Roles for Workers and Unions in Regulating Labor Recruitment in Mexico

Roles for Workers and Unions in Regulating Labor Recruitment in Mexico

Roles for Workers and Unions in Regulating Labor Recruitment in Mexico

One of the most exploitative phases of transnational labor migration—recruitment for work abroad—takes place before a migrant has even left her home country. During the recruitment process, it is routine for recruiters and their agents to make false promises about the jobs on offer, charge would-be migrants fees that exceed their annual income, and offer loans at usurious rates, demanding property deeds as collateral. These practices, and others even more disturbing, reflect the fact that recruitment is a functionally unregulated field. Origin countries are deeply conflicted about any enforcement that might limit their citizens’ access to employment abroad, and destination nations too often regard what happens to migrants on other shores as none of their concern.
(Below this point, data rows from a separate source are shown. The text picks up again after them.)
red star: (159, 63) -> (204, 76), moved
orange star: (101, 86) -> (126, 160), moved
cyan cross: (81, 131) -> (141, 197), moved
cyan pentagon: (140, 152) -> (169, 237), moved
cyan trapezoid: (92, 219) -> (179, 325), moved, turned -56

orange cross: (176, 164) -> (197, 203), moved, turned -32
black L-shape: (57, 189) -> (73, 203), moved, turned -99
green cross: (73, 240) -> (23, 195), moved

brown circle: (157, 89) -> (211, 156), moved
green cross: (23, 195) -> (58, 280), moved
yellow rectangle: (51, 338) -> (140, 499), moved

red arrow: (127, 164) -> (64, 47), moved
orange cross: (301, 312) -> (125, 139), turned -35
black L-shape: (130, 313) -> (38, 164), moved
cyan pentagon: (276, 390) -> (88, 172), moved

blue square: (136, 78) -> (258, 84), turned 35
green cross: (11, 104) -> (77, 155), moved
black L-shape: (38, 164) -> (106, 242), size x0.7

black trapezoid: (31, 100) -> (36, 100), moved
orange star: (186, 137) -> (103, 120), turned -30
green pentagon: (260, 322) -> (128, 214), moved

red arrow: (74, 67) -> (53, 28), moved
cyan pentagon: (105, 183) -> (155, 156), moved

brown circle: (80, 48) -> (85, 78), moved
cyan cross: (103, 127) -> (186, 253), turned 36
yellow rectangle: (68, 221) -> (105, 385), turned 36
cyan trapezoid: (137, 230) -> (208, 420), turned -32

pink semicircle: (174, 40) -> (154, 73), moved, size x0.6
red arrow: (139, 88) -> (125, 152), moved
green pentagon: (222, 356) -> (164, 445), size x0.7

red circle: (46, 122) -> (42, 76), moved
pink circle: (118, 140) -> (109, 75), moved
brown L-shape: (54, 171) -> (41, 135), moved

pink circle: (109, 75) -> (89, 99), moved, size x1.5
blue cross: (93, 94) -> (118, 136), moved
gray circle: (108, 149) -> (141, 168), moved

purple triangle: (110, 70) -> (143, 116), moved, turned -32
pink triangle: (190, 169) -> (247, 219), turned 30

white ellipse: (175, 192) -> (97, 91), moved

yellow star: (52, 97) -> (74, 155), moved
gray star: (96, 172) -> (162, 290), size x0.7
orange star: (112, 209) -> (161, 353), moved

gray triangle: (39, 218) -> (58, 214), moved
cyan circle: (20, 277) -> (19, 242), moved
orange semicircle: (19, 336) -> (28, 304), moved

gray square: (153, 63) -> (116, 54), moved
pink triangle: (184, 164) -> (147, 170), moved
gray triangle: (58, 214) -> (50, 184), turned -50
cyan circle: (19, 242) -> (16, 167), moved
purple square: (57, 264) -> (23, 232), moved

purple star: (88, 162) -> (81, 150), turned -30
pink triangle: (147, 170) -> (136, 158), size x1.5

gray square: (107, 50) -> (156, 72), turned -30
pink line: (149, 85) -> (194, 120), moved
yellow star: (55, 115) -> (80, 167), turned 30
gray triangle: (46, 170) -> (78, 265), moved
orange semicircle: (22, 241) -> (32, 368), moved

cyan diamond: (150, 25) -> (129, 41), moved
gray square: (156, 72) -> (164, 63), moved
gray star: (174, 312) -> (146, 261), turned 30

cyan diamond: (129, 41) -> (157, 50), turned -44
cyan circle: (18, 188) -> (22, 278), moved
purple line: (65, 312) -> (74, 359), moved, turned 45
Recruitment is also a heavily subcontracted industry, which allows the principle actors to avoid what liability exists by pointing to entities further down the chain. Frequently, then, the only real law recruitment firms face is that of supply and demand. In a context where the number of would-be migrant workers far exceeds the availability of employment, opportunities for abuse abound.

Fortunately, this is a moment of active experimentation around the world with new standards and strategies to curb recruitment violations. It is exciting to see so much thought and energy, both public and private, going into what was once an invisible problem. I argue here and elsewhere, however, that this developing field would benefit from additional attention to three features: a primary (or at least equal) focus on the ultimate employer rather than the recruiter as the target of enforcement, the creation of meaningful economic incentives for employer and recruiter compliance, and more active roles for workers in the fight against recruitment abuses.

In a paper to be published by the International Labor Organization in 2015, I address the first two issues. I contend that a key goal of efforts to regulate recruitment should be to reshape the incentives of the entities at the top of the product or service supply chain, so that in turn they become the forces driving compliance by the recruiters below. Likewise, recruiters at the top of labor supply chains must be made liable for the false promises and unauthorized charges of their sub-agents and brokers.